On This Day
1791 – Olympe de Gouges writes the Declaration of the Rights of Woman and of the Female Citizen.
The Declaration of the Rights of Woman and the Female Citizen (French: Déclaration des droits de la femme et de la citoyenne), also known as the Declaration of the Rights of Woman, was written on 14 September 1791 by French activist, feminist, and playwright Olympe de Gouges in response to the Declaration of the Rights of Man and of the Citizen. By publishing this document on 15 September, de Gouges hoped to expose the failures of the French Revolution in the recognition of gender equality, but failed to create any lasting impact on the direction of the Revolution. As a result of her writings (including The Declaration of the Rights of Woman and the Female Citizen), de Gouges was accused, tried and convicted of treason, resulting in her immediate execution, along with the Girondists in the Reign of Terror (one of only three women beheaded during the Reign of Terror — and the only executed for her political writings). The Declaration of the Rights of Woman is significant because it brought attention to a set of feminist concerns that collectively reflected and influenced the aims of many French Revolution activists.
Born On This Day
1899 – Helen Creighton, Canadian author and educator (d. 1989)

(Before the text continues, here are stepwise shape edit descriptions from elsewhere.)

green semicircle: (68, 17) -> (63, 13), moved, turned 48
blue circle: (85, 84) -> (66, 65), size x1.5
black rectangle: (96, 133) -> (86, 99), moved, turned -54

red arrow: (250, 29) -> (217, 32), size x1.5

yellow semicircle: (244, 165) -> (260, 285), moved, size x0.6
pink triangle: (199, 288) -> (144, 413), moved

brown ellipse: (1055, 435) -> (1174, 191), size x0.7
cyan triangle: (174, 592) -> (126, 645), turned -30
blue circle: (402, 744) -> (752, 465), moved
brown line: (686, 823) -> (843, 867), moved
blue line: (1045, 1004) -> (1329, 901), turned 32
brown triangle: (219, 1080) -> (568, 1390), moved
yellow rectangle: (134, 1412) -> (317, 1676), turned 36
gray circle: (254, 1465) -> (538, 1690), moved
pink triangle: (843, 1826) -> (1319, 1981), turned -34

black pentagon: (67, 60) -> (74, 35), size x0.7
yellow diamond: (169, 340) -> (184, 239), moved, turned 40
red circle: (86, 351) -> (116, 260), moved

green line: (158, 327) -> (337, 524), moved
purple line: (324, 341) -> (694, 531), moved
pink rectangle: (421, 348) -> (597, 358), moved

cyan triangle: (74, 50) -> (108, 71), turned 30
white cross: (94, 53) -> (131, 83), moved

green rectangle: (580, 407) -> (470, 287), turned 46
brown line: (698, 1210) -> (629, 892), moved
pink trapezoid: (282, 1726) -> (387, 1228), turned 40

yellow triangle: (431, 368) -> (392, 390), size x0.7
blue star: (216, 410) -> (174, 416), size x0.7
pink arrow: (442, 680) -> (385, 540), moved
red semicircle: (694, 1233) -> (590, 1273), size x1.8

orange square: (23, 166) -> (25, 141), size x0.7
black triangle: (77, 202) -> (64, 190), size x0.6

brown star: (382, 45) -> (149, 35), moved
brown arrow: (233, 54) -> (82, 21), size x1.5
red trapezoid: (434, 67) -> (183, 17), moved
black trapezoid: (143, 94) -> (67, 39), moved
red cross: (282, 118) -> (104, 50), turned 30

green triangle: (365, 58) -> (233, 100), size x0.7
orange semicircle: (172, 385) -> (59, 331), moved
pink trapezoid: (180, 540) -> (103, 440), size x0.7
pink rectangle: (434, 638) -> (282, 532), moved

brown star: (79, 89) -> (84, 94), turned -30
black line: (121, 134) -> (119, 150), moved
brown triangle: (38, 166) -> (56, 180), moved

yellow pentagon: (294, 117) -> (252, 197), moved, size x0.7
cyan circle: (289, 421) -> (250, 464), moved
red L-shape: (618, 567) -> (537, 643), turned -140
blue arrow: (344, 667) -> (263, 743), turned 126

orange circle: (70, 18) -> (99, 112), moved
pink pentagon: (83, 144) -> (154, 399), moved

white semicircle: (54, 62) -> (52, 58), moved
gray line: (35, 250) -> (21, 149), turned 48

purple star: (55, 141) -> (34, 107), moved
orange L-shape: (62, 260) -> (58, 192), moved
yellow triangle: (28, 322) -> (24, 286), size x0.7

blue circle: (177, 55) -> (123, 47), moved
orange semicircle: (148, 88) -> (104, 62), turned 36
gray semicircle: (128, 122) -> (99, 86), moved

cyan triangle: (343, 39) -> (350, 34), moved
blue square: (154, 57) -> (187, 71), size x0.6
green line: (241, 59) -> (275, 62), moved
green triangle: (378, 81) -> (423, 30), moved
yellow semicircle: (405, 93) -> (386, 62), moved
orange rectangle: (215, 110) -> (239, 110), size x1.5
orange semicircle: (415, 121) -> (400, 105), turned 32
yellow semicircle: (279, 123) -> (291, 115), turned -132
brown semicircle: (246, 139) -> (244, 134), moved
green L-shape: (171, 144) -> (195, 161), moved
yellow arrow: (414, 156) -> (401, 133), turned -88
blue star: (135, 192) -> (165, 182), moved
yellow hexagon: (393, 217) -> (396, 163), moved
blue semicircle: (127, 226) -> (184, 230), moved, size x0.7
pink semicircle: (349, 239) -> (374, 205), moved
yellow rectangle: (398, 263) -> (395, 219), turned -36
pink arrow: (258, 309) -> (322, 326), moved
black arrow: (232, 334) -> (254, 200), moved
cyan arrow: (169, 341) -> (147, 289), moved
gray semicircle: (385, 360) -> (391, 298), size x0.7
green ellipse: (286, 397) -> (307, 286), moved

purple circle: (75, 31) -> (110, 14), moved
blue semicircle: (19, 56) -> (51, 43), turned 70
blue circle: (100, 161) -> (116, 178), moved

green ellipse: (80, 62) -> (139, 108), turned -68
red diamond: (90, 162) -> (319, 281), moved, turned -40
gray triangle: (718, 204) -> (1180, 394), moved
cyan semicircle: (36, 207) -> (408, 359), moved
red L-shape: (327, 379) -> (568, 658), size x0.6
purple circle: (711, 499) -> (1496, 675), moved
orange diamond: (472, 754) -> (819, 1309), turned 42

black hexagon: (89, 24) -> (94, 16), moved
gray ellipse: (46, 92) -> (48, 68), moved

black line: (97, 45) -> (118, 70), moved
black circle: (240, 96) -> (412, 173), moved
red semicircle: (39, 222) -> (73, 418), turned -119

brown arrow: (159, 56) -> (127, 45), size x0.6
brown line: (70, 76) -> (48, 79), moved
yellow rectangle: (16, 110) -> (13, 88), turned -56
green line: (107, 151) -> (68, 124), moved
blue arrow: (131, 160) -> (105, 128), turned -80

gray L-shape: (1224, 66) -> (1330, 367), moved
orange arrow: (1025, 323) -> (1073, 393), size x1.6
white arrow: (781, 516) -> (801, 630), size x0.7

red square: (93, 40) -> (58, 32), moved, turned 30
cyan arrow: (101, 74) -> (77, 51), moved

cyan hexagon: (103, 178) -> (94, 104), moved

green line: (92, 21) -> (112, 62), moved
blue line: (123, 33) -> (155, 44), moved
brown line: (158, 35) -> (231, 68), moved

Mary Helen Creighton, CM (September 5, 1899 – December 12, 1989) was a prominent Canadian folklorist. She collected over 4,000 traditional songs, stories, and beliefs in a career that spanned several decades, and she published many books and articles on Nova Scotia folk songs and folklore. She received numerous honorary degrees for her work and was made a Member of the Order of Canada in 1976.